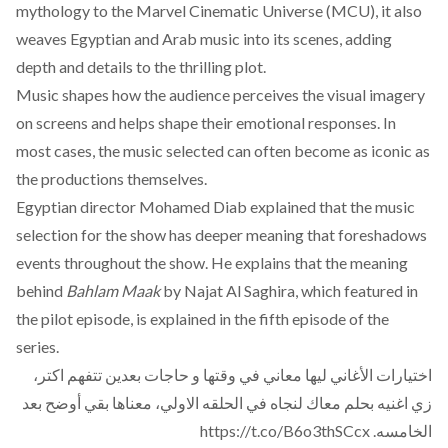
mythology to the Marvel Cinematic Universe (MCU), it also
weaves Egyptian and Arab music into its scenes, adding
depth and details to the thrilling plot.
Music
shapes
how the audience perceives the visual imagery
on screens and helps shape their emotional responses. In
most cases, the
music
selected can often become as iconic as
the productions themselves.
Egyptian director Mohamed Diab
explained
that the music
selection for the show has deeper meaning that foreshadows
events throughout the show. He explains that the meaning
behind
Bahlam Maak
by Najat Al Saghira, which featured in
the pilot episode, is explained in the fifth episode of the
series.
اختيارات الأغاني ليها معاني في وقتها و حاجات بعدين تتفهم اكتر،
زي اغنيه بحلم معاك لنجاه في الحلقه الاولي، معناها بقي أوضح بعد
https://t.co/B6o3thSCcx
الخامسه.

---------------

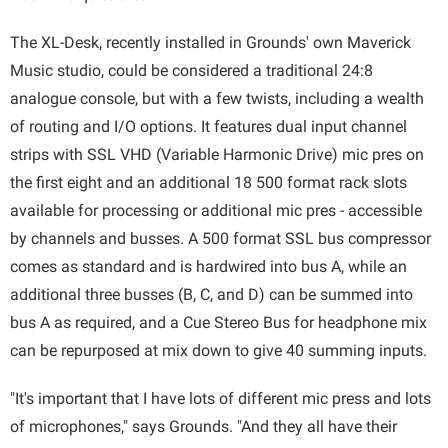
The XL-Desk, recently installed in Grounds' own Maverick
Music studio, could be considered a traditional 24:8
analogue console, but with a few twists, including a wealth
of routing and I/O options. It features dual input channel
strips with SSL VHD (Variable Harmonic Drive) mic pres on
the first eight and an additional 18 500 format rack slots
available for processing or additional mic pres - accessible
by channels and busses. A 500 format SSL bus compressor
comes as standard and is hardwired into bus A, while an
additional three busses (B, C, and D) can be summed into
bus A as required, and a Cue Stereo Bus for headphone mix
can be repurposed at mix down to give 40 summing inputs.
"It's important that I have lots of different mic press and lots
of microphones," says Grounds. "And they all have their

---------------

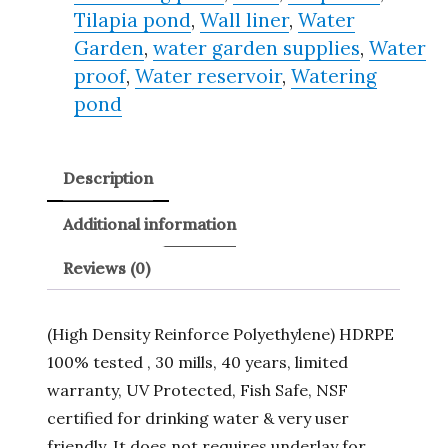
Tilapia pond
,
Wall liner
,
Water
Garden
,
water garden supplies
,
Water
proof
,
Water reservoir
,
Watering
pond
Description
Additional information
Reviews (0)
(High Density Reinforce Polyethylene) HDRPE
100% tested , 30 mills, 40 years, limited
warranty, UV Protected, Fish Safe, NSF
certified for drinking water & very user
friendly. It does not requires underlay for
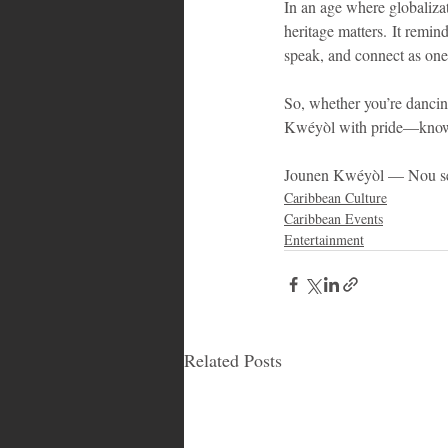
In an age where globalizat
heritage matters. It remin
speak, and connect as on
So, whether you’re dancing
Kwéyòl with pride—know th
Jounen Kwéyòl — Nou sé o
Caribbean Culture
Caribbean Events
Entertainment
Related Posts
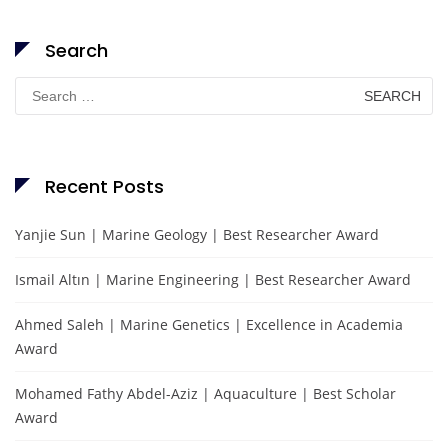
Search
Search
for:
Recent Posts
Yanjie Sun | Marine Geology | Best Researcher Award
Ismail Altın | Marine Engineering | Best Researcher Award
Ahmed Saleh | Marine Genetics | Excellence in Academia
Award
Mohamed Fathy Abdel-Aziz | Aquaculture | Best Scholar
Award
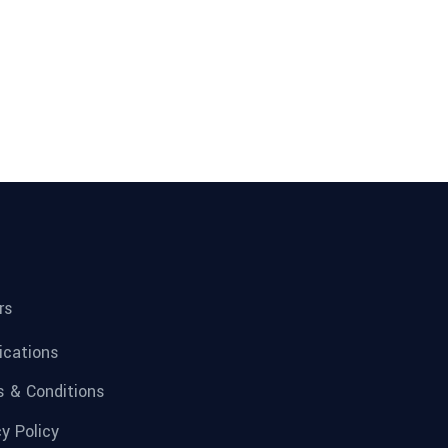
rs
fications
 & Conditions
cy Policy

---------------

▶ What you are asked to do: Your answer should be the lines of the material above that include "meaning".

▶ Answer space:
selection for the show has deeper meaning that foreshadows
events throughout the show. He explains that the meaning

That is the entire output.